■ WHAT IS EXPECTED: This task calls for copying every line in the data below that contains the word "Elektroschrott".

■ DATA RECORDS:
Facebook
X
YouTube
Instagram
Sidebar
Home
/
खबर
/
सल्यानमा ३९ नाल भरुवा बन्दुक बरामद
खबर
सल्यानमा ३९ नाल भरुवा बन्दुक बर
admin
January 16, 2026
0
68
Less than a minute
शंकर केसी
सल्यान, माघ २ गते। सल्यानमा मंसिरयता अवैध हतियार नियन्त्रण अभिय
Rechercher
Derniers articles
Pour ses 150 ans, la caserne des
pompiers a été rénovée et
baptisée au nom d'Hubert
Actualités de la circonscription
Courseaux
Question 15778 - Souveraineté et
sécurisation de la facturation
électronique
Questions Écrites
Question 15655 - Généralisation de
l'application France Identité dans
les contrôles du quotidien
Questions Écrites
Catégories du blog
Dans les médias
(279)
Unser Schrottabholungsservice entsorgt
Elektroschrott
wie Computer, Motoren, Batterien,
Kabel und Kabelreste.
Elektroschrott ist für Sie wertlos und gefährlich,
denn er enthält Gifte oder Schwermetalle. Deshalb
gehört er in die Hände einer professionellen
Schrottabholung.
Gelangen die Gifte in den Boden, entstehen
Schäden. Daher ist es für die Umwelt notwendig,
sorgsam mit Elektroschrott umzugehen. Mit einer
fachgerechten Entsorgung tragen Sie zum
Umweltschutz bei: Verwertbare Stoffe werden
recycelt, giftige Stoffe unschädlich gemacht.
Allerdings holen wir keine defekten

...

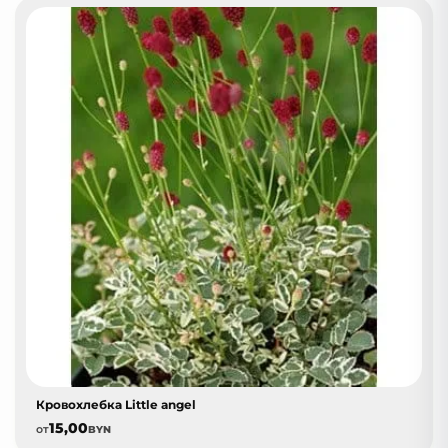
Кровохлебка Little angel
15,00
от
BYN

■ SOLUTION TO THIS PROBLEM:
Elektroschrott
Elektroschrott ist für Sie wertlos und gefährlich,
sorgsam mit Elektroschrott umzugehen. Mit einer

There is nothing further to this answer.